··· Input for this task ···
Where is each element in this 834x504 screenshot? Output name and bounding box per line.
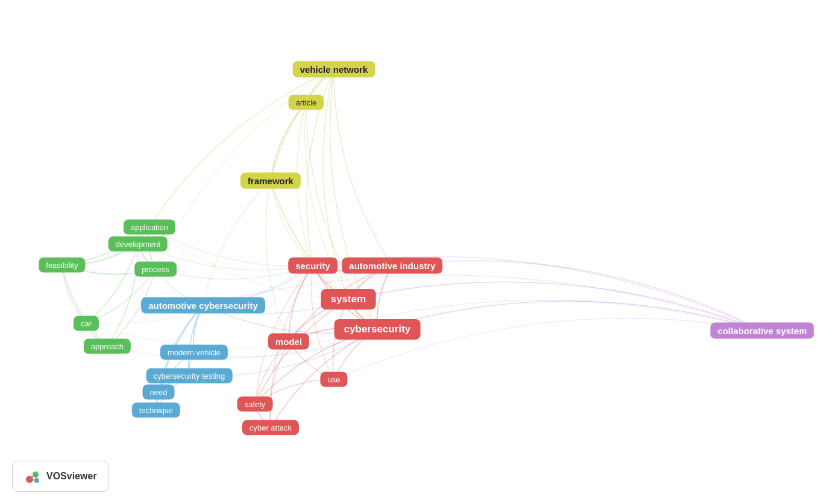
node-vehicle_network[interactable]: vehicle network — [293, 61, 375, 78]
node-collaborative_system[interactable]: collaborative system — [710, 323, 814, 339]
vos-label: VOSviewer — [46, 471, 97, 482]
vosviewer-logo: VOSviewer — [12, 461, 108, 492]
node-article[interactable]: article — [289, 95, 324, 110]
node-automotive_industry[interactable]: automotive industry — [342, 258, 442, 274]
node-security[interactable]: security — [288, 258, 337, 274]
network-graph: VOSviewer vehicle networkarticleframewor… — [0, 0, 834, 504]
node-process[interactable]: process — [134, 262, 177, 277]
node-need[interactable]: need — [143, 385, 175, 400]
node-safety[interactable]: safety — [237, 397, 273, 412]
node-approach[interactable]: approach — [84, 339, 131, 354]
node-development[interactable]: development — [108, 237, 168, 252]
node-feasibility[interactable]: feasibility — [39, 258, 85, 273]
node-car[interactable]: car — [74, 316, 99, 331]
node-cybersecurity_testing[interactable]: cybersecurity testing — [146, 369, 233, 384]
node-cyber_attack[interactable]: cyber attack — [242, 420, 299, 435]
node-modern_vehicle[interactable]: modern vehicle — [160, 345, 228, 360]
node-framework[interactable]: framework — [240, 173, 301, 189]
node-application[interactable]: application — [124, 220, 175, 235]
node-use[interactable]: use — [321, 372, 348, 387]
node-model[interactable]: model — [268, 334, 309, 350]
node-technique[interactable]: technique — [132, 403, 180, 418]
vos-icon — [24, 467, 42, 485]
node-cybersecurity[interactable]: cybersecurity — [334, 319, 421, 340]
node-system[interactable]: system — [321, 289, 376, 310]
connections-svg — [0, 0, 834, 504]
node-automotive_cybersecurity[interactable]: automotive cybersecurity — [141, 297, 265, 314]
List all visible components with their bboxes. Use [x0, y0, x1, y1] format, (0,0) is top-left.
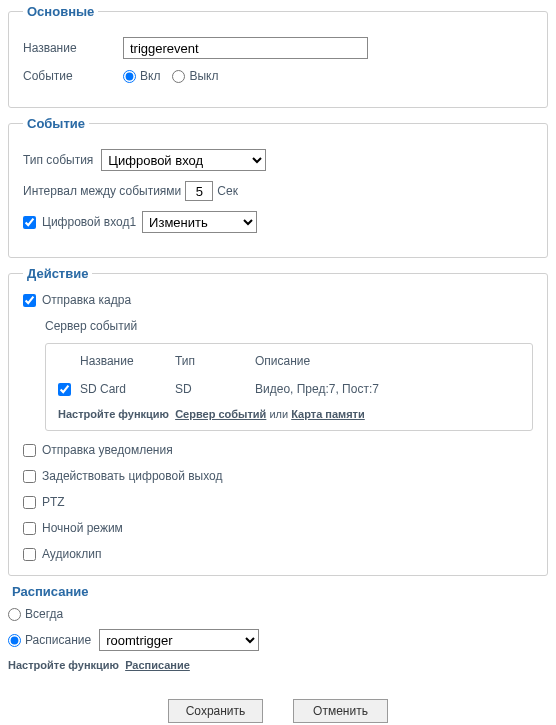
server-link[interactable]: Сервер событий: [175, 408, 266, 420]
config-server-line: Настройте функцию Сервер событий или Кар…: [58, 408, 520, 420]
row-checkbox[interactable]: [58, 383, 71, 396]
digital-out-checkbox[interactable]: [23, 470, 36, 483]
schedule-always-radio[interactable]: [8, 608, 21, 621]
event-type-select[interactable]: Цифровой вход: [101, 149, 266, 171]
row-desc: Видео, Пред:7, Пост:7: [255, 382, 520, 396]
card-link[interactable]: Карта памяти: [291, 408, 365, 420]
interval-unit: Сек: [217, 184, 238, 198]
action-fieldset: Действие Отправка кадра Сервер событий Н…: [8, 266, 548, 576]
row-name: SD Card: [80, 382, 175, 396]
save-button[interactable]: Сохранить: [168, 699, 263, 723]
radio-on-label[interactable]: Вкл: [123, 69, 160, 83]
send-frame-checkbox[interactable]: [23, 294, 36, 307]
radio-off-label[interactable]: Выкл: [172, 69, 218, 83]
name-label: Название: [23, 41, 123, 55]
event-fieldset: Событие Тип события Цифровой вход Интерв…: [8, 116, 548, 258]
th-desc: Описание: [255, 354, 520, 368]
button-row: Сохранить Отменить: [0, 699, 556, 723]
event-legend: Событие: [23, 116, 89, 131]
name-input[interactable]: [123, 37, 368, 59]
ptz-checkbox[interactable]: [23, 496, 36, 509]
th-name: Название: [80, 354, 175, 368]
send-notification-label: Отправка уведомления: [42, 443, 173, 457]
night-mode-checkbox[interactable]: [23, 522, 36, 535]
event-enable-label: Событие: [23, 69, 123, 83]
th-type: Тип: [175, 354, 255, 368]
row-type: SD: [175, 382, 255, 396]
radio-on[interactable]: [123, 70, 136, 83]
event-server-title: Сервер событий: [45, 319, 533, 333]
night-mode-label: Ночной режим: [42, 521, 123, 535]
change-select[interactable]: Изменить: [142, 211, 257, 233]
event-type-label: Тип события: [23, 153, 93, 167]
schedule-always-label[interactable]: Всегда: [8, 607, 63, 621]
audioclip-label: Аудиоклип: [42, 547, 101, 561]
interval-label: Интервал между событиями: [23, 184, 181, 198]
table-row: SD Card SD Видео, Пред:7, Пост:7: [58, 382, 520, 396]
schedule-custom-label[interactable]: Расписание: [8, 633, 91, 647]
audioclip-checkbox[interactable]: [23, 548, 36, 561]
basic-legend: Основные: [23, 4, 98, 19]
schedule-custom-radio[interactable]: [8, 634, 21, 647]
basic-fieldset: Основные Название Событие Вкл Выкл: [8, 4, 548, 108]
config-schedule-line: Настройте функцию Расписание: [8, 659, 556, 671]
digital-input-checkbox[interactable]: [23, 216, 36, 229]
ptz-label: PTZ: [42, 495, 65, 509]
action-legend: Действие: [23, 266, 92, 281]
radio-off[interactable]: [172, 70, 185, 83]
schedule-select[interactable]: roomtrigger: [99, 629, 259, 651]
schedule-link[interactable]: Расписание: [125, 659, 190, 671]
digital-input-label: Цифровой вход1: [42, 215, 136, 229]
schedule-legend: Расписание: [12, 584, 556, 599]
cancel-button[interactable]: Отменить: [293, 699, 388, 723]
interval-input[interactable]: [185, 181, 213, 201]
send-frame-label: Отправка кадра: [42, 293, 131, 307]
send-notification-checkbox[interactable]: [23, 444, 36, 457]
digital-out-label: Задействовать цифровой выход: [42, 469, 222, 483]
server-table: Название Тип Описание SD Card SD Видео, …: [45, 343, 533, 431]
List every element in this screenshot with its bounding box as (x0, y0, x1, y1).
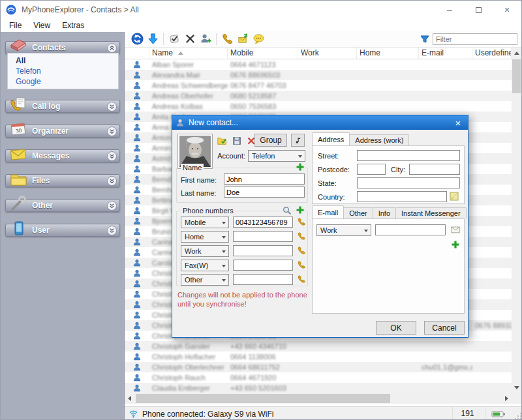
sync-button[interactable] (129, 32, 145, 46)
collapse-chevron-icon[interactable] (107, 43, 117, 53)
load-photo-button[interactable] (215, 134, 228, 147)
phone-type-dropdown[interactable]: Home (181, 231, 229, 243)
phone-number-input[interactable] (233, 260, 293, 271)
last-name-input[interactable] (224, 187, 305, 198)
call-button[interactable] (219, 32, 235, 46)
ringtone-button[interactable] (291, 134, 305, 147)
tab-other[interactable]: Other (343, 207, 373, 218)
sidebar-section-other[interactable]: Other (5, 199, 120, 212)
email-input[interactable] (375, 224, 446, 235)
country-input[interactable] (357, 191, 447, 202)
ok-button[interactable]: OK (376, 321, 416, 335)
street-input[interactable] (357, 150, 460, 161)
chat-button[interactable] (251, 32, 266, 46)
sidebar-section-files[interactable]: Files (5, 174, 120, 187)
add-phone-button[interactable] (296, 205, 305, 215)
add-contact-button[interactable] (198, 32, 213, 46)
horizontal-scroll-thumb[interactable] (136, 394, 390, 403)
column-header-name[interactable]: Name (149, 48, 228, 59)
vertical-scrollbar[interactable] (512, 48, 521, 393)
close-button[interactable]: × (493, 1, 521, 19)
expand-chevron-icon[interactable] (107, 226, 117, 235)
cancel-button[interactable]: Cancel (424, 321, 465, 335)
column-header-work[interactable]: Work (298, 48, 357, 59)
phone-number-input[interactable] (233, 217, 293, 228)
column-header-email[interactable]: E-mail (419, 48, 472, 59)
table-row[interactable]: Christoph Hoflacher0664 1138006 (125, 352, 512, 362)
sidebar-item-telefon[interactable]: Telefon (16, 66, 118, 76)
table-row[interactable]: Andreas Oberhofer0680 5218587 (125, 91, 512, 101)
email-type-dropdown[interactable]: Work (316, 224, 371, 236)
column-header-mobile[interactable]: Mobile (228, 48, 298, 59)
account-dropdown[interactable]: Telefon (248, 150, 305, 162)
tab-instant-messenger[interactable]: Instant Messenger (395, 207, 467, 218)
table-row[interactable]: Christoph Oberlechner0664 68611752chu01.… (125, 362, 512, 372)
column-header-userdefined[interactable]: Userdefine (472, 48, 512, 59)
phone-type-dropdown[interactable]: Mobile (181, 217, 229, 228)
table-row[interactable]: Andreas Kolbas0650 7536583 (125, 101, 512, 112)
expand-chevron-icon[interactable] (107, 102, 117, 112)
phone-number-input[interactable] (233, 274, 293, 285)
maximize-button[interactable] (464, 1, 493, 19)
expand-chevron-icon[interactable] (107, 201, 117, 211)
table-row[interactable]: Christoph Gansler+43 660 4346710 (125, 341, 512, 352)
phone-number-input[interactable] (233, 231, 293, 242)
group-button[interactable]: Group (254, 134, 287, 147)
dialog-close-button[interactable]: × (448, 115, 468, 130)
send-sms-button[interactable] (235, 32, 251, 46)
expand-chevron-icon[interactable] (107, 176, 117, 186)
phone-type-dropdown[interactable]: Fax(W) (181, 260, 229, 271)
table-row[interactable]: Claudia Entberger+43 650 5201603 (125, 383, 512, 393)
sidebar-section-organizer[interactable]: 30 Organizer (5, 125, 120, 138)
download-button[interactable] (145, 32, 161, 46)
menu-view[interactable]: View (27, 19, 56, 32)
scroll-right-arrow-icon[interactable] (505, 396, 508, 401)
scroll-up-arrow-icon[interactable] (514, 52, 519, 55)
phone-number-input[interactable] (233, 245, 293, 256)
send-email-button[interactable] (451, 225, 460, 234)
city-input[interactable] (409, 164, 460, 175)
dial-button[interactable] (297, 232, 306, 241)
sidebar-item-all[interactable]: All (16, 55, 118, 66)
dial-button[interactable] (297, 260, 306, 269)
search-number-button[interactable] (283, 206, 292, 215)
add-name-field-button[interactable] (296, 162, 305, 172)
delete-contact-button[interactable] (182, 32, 198, 46)
state-input[interactable] (357, 177, 460, 188)
menu-file[interactable]: File (3, 19, 27, 32)
tab-address-work[interactable]: Address (work) (349, 134, 409, 145)
vertical-scroll-thumb[interactable] (512, 59, 521, 93)
sidebar-section-messages[interactable]: Messages (5, 149, 120, 162)
tab-email[interactable]: E-mail (312, 205, 344, 218)
sidebar-section-user[interactable]: User (5, 224, 120, 237)
resize-grip[interactable] (514, 412, 522, 420)
table-row[interactable]: Christoph Rauch0664 4671920 (125, 372, 512, 383)
menu-extras[interactable]: Extras (56, 19, 90, 32)
edit-contact-button[interactable] (166, 32, 182, 46)
first-name-input[interactable] (224, 173, 305, 185)
save-photo-button[interactable] (230, 134, 243, 147)
dial-button[interactable] (297, 217, 306, 226)
scroll-down-arrow-icon[interactable] (514, 386, 519, 389)
tab-address[interactable]: Address (312, 132, 350, 145)
scroll-left-arrow-icon[interactable] (128, 396, 131, 401)
phone-type-dropdown[interactable]: Work (181, 245, 229, 257)
sidebar-section-call-log[interactable]: Call log (5, 100, 120, 113)
expand-chevron-icon[interactable] (107, 127, 117, 136)
expand-chevron-icon[interactable] (107, 151, 117, 161)
sidebar-section-contacts[interactable]: Contacts (5, 41, 120, 54)
phone-type-dropdown[interactable]: Other (181, 274, 229, 286)
table-row[interactable]: Alexandra Mair0676 88696503 (125, 70, 512, 80)
sidebar-item-google[interactable]: Google (16, 76, 118, 87)
filter-input[interactable] (433, 33, 517, 45)
postcode-input[interactable] (357, 164, 386, 175)
column-header-home[interactable]: Home (357, 48, 419, 59)
dial-button[interactable] (297, 275, 306, 284)
add-email-button[interactable] (451, 240, 460, 249)
dial-button[interactable] (297, 246, 306, 255)
horizontal-scrollbar[interactable] (125, 393, 512, 404)
tab-info[interactable]: Info (373, 207, 396, 218)
minimize-button[interactable]: – (435, 1, 464, 19)
table-row[interactable]: Alban Sporer0664 4671123 (125, 59, 512, 70)
map-button[interactable] (450, 192, 459, 201)
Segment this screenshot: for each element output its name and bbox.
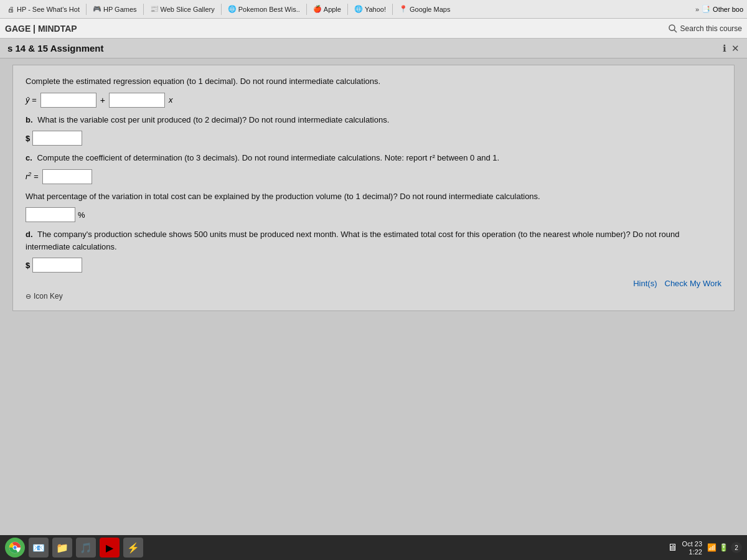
- wifi-icon: 📶: [707, 543, 716, 552]
- svg-point-4: [14, 546, 17, 549]
- plus-sign: +: [100, 95, 105, 105]
- equation-input-2[interactable]: [109, 93, 165, 108]
- monitor-icon: 🖥: [667, 542, 677, 553]
- apple-icon: 🍎: [313, 5, 322, 14]
- taskbar-extra-icon[interactable]: ⚡: [123, 538, 143, 558]
- x-label: x: [169, 95, 173, 105]
- toolbar-google-maps[interactable]: 📍 Google Maps: [397, 4, 453, 15]
- percent-sign: %: [78, 210, 85, 220]
- hint-row: Hint(s) Check My Work: [26, 279, 721, 288]
- percent-question-text: What percentage of the variation in tota…: [26, 190, 721, 203]
- toolbar-yahoo[interactable]: 🌐 Yahoo!: [352, 4, 388, 15]
- icon-key-label: Icon Key: [34, 292, 63, 301]
- total-cost-input[interactable]: [32, 258, 82, 273]
- part-c-section: c. Compute the coefficient of determinat…: [26, 152, 721, 184]
- percent-row: %: [26, 207, 721, 222]
- equation-label: ŷ =: [26, 95, 37, 105]
- search-course-box[interactable]: Search this course: [668, 24, 742, 34]
- battery-icon: 🔋: [719, 543, 728, 552]
- taskbar-clock: Oct 23 1:22: [682, 540, 702, 556]
- percent-input[interactable]: [26, 207, 75, 222]
- browser-toolbar: 🖨 HP - See What's Hot 🎮 HP Games 📰 Web S…: [0, 0, 747, 19]
- equation-row: ŷ = + x: [26, 93, 721, 108]
- icon-key-icon: ⊖: [26, 292, 31, 301]
- taskbar-video-icon[interactable]: ▶: [100, 538, 120, 558]
- intro-text: Complete the estimated regression equati…: [26, 75, 721, 88]
- dollar-input-row-d: $: [26, 258, 721, 273]
- r2-input[interactable]: [42, 169, 92, 184]
- svg-point-0: [669, 25, 675, 30]
- percent-section: What percentage of the variation in tota…: [26, 190, 721, 223]
- hp-games-icon: 🎮: [93, 5, 101, 14]
- dollar-input-row-b: $: [26, 131, 721, 146]
- toolbar-divider-5: [347, 4, 348, 15]
- page-title-bar: s 14 & 15 Assignment ℹ ✕: [0, 39, 747, 58]
- toolbar-divider-6: [392, 4, 393, 15]
- toolbar-hp-see[interactable]: 🖨 HP - See What's Hot: [4, 4, 82, 15]
- r2-label: r2 =: [26, 171, 39, 181]
- toolbar-pokemon[interactable]: 🌐 Pokemon Best Wis..: [225, 4, 303, 15]
- other-bookmarks-icon: 📑: [702, 5, 710, 14]
- taskbar-right: 🖥 Oct 23 1:22 📶 🔋 2: [667, 540, 742, 556]
- taskbar-finder-icon[interactable]: 📁: [52, 538, 72, 558]
- dollar-sign-d: $: [26, 261, 30, 270]
- yahoo-icon: 🌐: [354, 5, 363, 14]
- hint-link[interactable]: Hint(s): [633, 279, 657, 288]
- variable-cost-input[interactable]: [32, 131, 82, 146]
- toolbar-web-slice[interactable]: 📰 Web Slice Gallery: [148, 4, 217, 15]
- taskbar-chrome-icon[interactable]: [5, 538, 25, 558]
- taskbar-music-icon[interactable]: 🎵: [76, 538, 96, 558]
- page-title: s 14 & 15 Assignment: [7, 43, 104, 54]
- chevron-right-icon: »: [695, 6, 699, 13]
- svg-line-1: [674, 30, 677, 32]
- web-slice-icon: 📰: [150, 5, 159, 14]
- toolbar-divider-1: [86, 4, 87, 15]
- part-c-text: c. Compute the coefficient of determinat…: [26, 152, 721, 164]
- part-d-section: d. The company's production schedule sho…: [26, 228, 721, 273]
- part-d-text: d. The company's production schedule sho…: [26, 228, 721, 253]
- wifi-battery: 📶 🔋 2: [707, 542, 742, 553]
- hp-icon: 🖨: [6, 5, 15, 14]
- main-content: Complete the estimated regression equati…: [0, 58, 747, 535]
- equation-input-1[interactable]: [40, 93, 96, 108]
- r2-row: r2 =: [26, 169, 721, 184]
- search-icon: [668, 24, 678, 34]
- dollar-sign-b: $: [26, 134, 30, 143]
- close-icon[interactable]: ✕: [731, 43, 740, 54]
- nav-title: GAGE | MINDTAP: [5, 24, 77, 34]
- toolbar-divider-4: [306, 4, 307, 15]
- icon-key-row: ⊖ Icon Key: [26, 292, 721, 301]
- part-b-section: b. What is the variable cost per unit pr…: [26, 114, 721, 146]
- battery-level: 2: [731, 542, 742, 553]
- nav-bar: GAGE | MINDTAP Search this course: [0, 19, 747, 39]
- toolbar-divider-2: [143, 4, 144, 15]
- check-work-link[interactable]: Check My Work: [665, 279, 722, 288]
- toolbar-divider-3: [221, 4, 222, 15]
- title-icons: ℹ ✕: [723, 43, 740, 54]
- taskbar: 📧 📁 🎵 ▶ ⚡ 🖥 Oct 23 1:22 📶 🔋 2: [0, 535, 747, 560]
- google-maps-icon: 📍: [399, 5, 408, 14]
- taskbar-mail-icon[interactable]: 📧: [29, 538, 49, 558]
- pokemon-icon: 🌐: [228, 5, 237, 14]
- toolbar-hp-games[interactable]: 🎮 HP Games: [90, 4, 139, 15]
- info-icon[interactable]: ℹ: [723, 43, 726, 54]
- content-box: Complete the estimated regression equati…: [12, 65, 735, 311]
- toolbar-apple[interactable]: 🍎 Apple: [311, 4, 344, 15]
- part-b-text: b. What is the variable cost per unit pr…: [26, 114, 721, 126]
···
*Task details*:
Copy out the lines above that hold the string "course".

*Response area*:
- search-course-box[interactable]: Search this course: [668, 24, 742, 34]
- nav-bar: GAGE | MINDTAP Search this course: [0, 19, 747, 39]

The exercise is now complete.